### PROVIDED DATA:
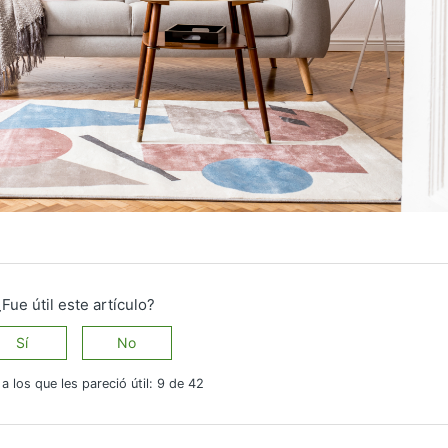
¿Fue útil este artículo?
Sí
No
a los que les pareció útil: 9 de 42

### EXERCISE OBJECTIVE:
Recopy the whole listing above precisely, excluding images.

### EXERCISE RESPONSE:
¿Fue útil este artículo?
Sí
No
a los que les pareció útil: 9 de 42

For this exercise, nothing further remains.